=== WORK TO COMPLETE ===
Find all lines in the records that include the word "Lombardia", and copy them out.

=== EXCERPTED RECORDS ===
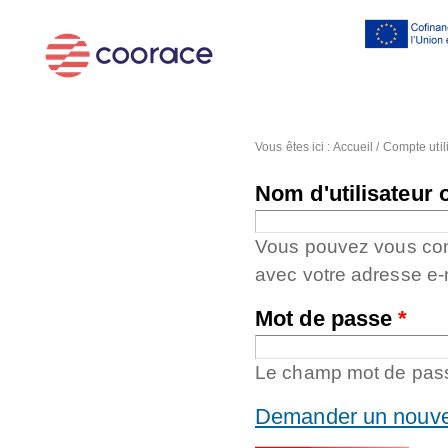
Al
co
pr
Vous êtes ici :
Accueil
/
Compte util
Nom d'utilisateur 
Vous pouvez vous conne
avec votre adresse e-
Mot de passe
*
Le champ mot de passe
Demander un nouve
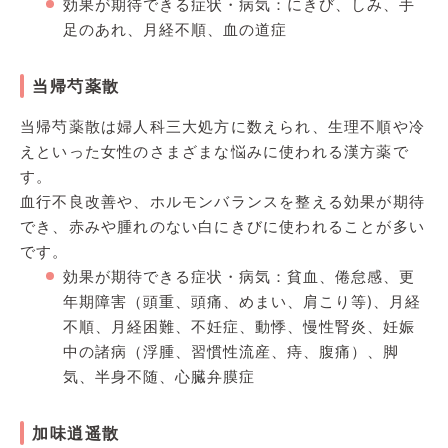
効果が期待できる症状・病気：にきび、しみ、手
足のあれ、月経不順、血の道症
当帰芍薬散
当帰芍薬散は婦人科三大処方に数えられ、生理不順や冷
えといった女性のさまざまな悩みに使われる漢方薬で
す。
血行不良改善や、ホルモンバランスを整える効果が期待
でき、赤みや腫れのない白にきびに使われることが多い
です。
効果が期待できる症状・病気：貧血、倦怠感、更
年期障害（頭重、頭痛、めまい、肩こり等)、月経
不順、月経困難、不妊症、動悸、慢性腎炎、妊娠
中の諸病（浮腫、習慣性流産、痔、腹痛）、脚
気、半身不随、心臓弁膜症
加味逍遥散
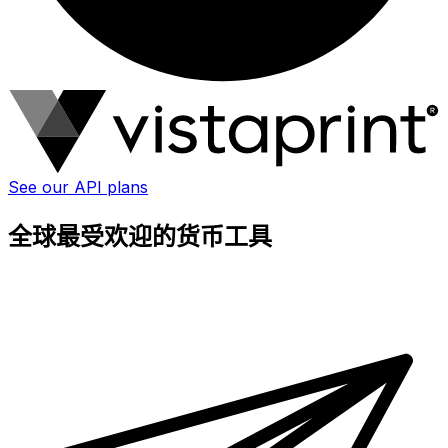
See our API plans
全球最受欢迎的货币工具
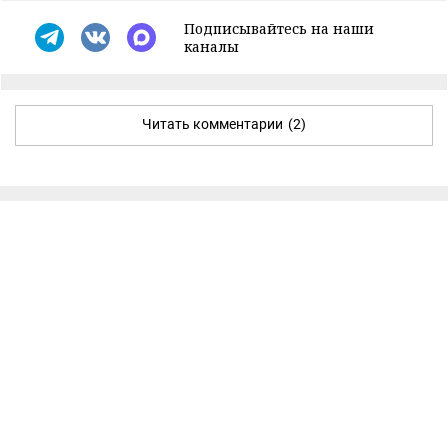
Подписывайтесь на наши
каналы
Читать комментарии
(2)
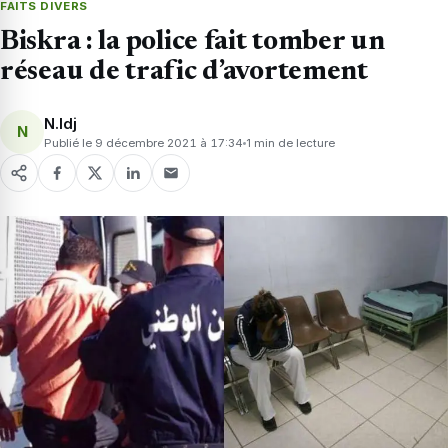
FAITS DIVERS
Biskra : la police fait tomber un
réseau de trafic d’avortement
N.Idj
N
Publié le 9 décembre 2021 à 17:34
1 min de lecture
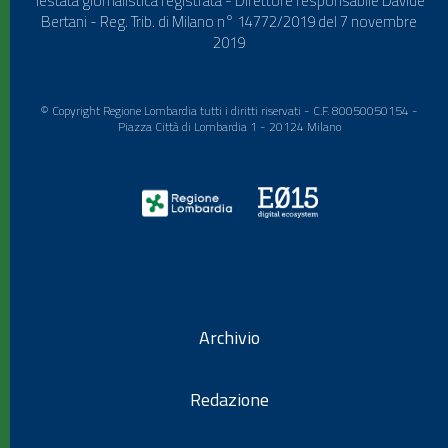
Testata giornalistica registrata - Direttore responsabile Davide
Bertani - Reg. Trib. di Milano n° 14772/2019 del 7 novembre
2019
© Copyright Regione Lombardia tutti i diritti riservati - C.F. 80050050154 -
Piazza Città di Lombardia 1 - 20124 Milano
Archivio
Redazione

=== EXERCISE SOLUTION ===
© Copyright Regione Lombardia tutti i diritti riservati - C.F. 80050050154 -
Piazza Città di Lombardia 1 - 20124 Milano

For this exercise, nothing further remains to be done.